§ **Available data**
'''

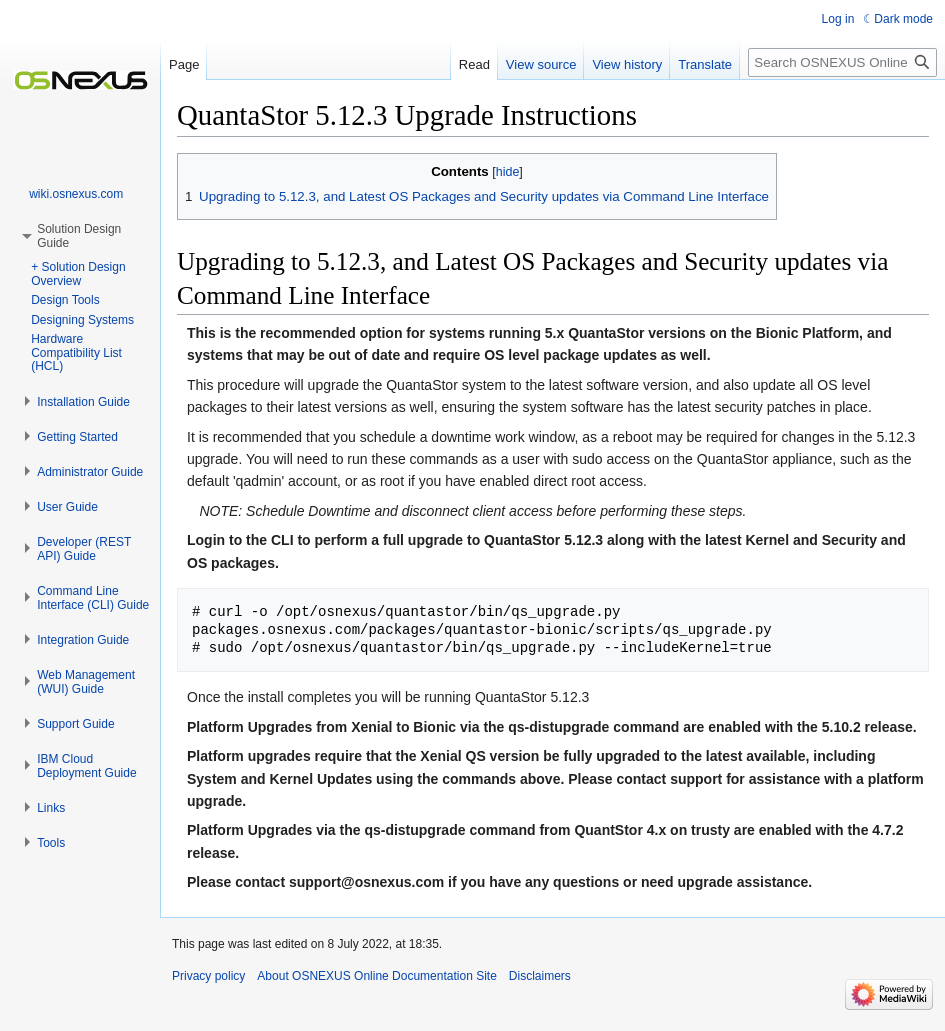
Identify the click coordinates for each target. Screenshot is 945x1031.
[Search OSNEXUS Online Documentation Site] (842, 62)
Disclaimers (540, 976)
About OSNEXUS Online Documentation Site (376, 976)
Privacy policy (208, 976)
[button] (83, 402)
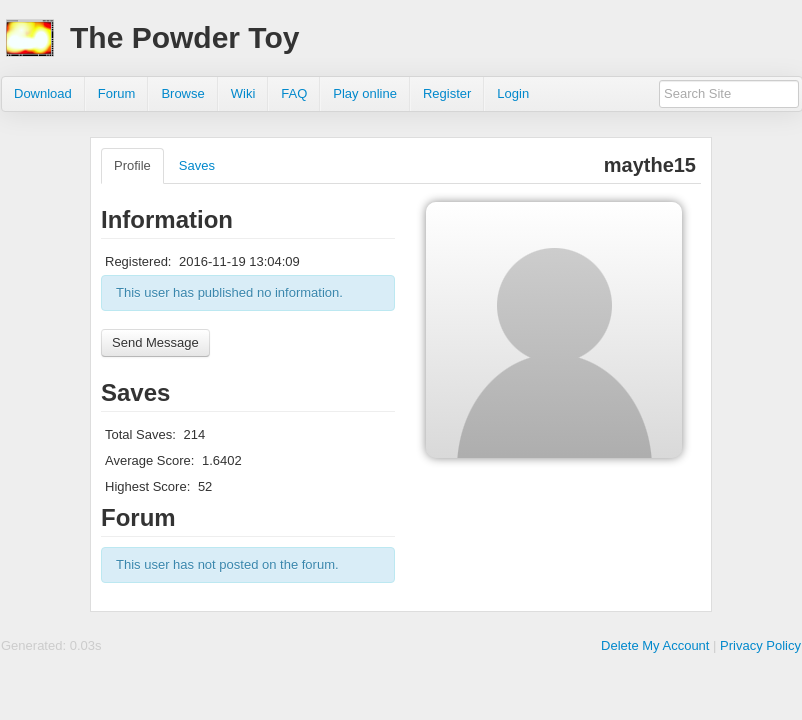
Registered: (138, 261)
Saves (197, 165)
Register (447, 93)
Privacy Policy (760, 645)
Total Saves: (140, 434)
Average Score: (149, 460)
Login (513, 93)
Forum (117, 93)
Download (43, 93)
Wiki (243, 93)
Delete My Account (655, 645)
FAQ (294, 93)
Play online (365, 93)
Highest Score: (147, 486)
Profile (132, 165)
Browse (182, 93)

'''
'''

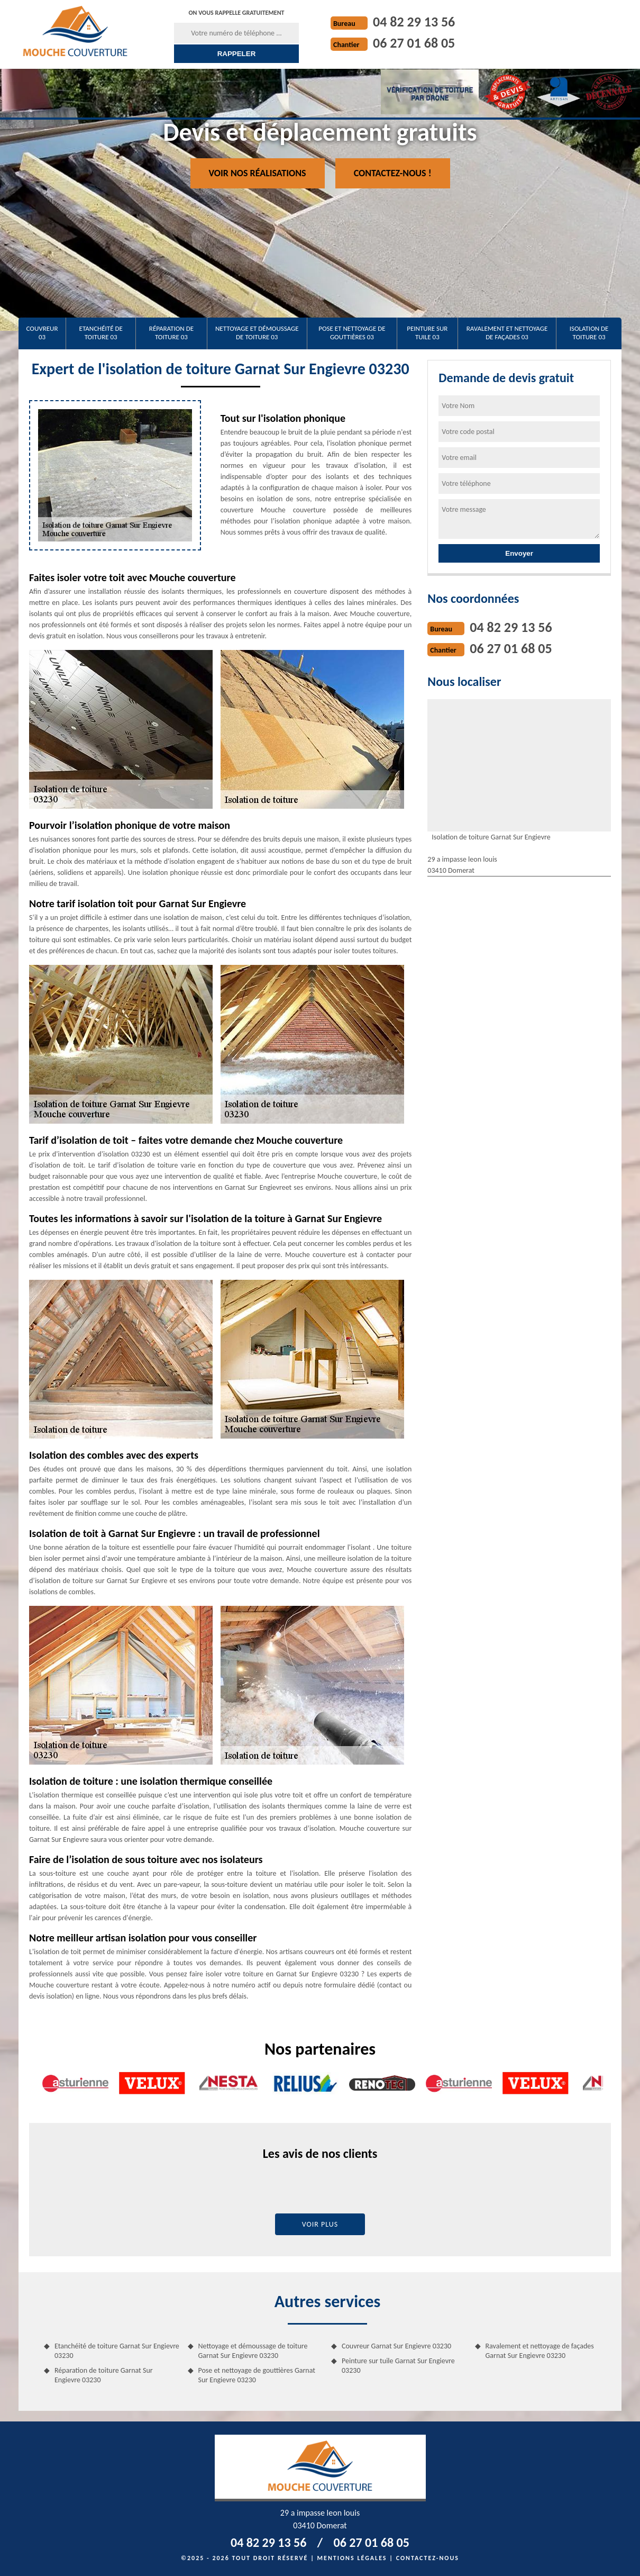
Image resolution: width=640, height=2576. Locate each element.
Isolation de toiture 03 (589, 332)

'''
'''

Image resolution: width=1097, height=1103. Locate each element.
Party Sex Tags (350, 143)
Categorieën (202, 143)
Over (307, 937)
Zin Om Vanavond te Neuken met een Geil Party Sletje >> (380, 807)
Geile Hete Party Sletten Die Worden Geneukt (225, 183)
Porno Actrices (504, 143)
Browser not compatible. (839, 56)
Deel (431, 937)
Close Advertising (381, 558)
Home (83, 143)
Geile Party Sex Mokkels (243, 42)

'''

§ **What is required**
From the material above, give again exactly the lines from the one that contains "Identify the click" through the one that contains "Browse (182, 93)", and leave out the pictures.

§ **Reply to the task**
Identify the click coordinates for each target. Screenshot is 945x1031.
[Search OSNEXUS Online Documentation Site] (842, 62)
Disclaimers (540, 976)
About OSNEXUS Online Documentation Site (376, 976)
Privacy policy (208, 976)
[button] (83, 402)
Registered: (138, 261)
Saves (197, 165)
Register (447, 93)
Privacy Policy (760, 645)
Total Saves: (140, 434)
Average Score: (149, 460)
Login (513, 93)
Forum (117, 93)
Download (43, 93)
Wiki (243, 93)
Delete My Account (655, 645)
FAQ (294, 93)
Play online (365, 93)
Highest Score: (147, 486)
Profile (132, 165)
Browse (182, 93)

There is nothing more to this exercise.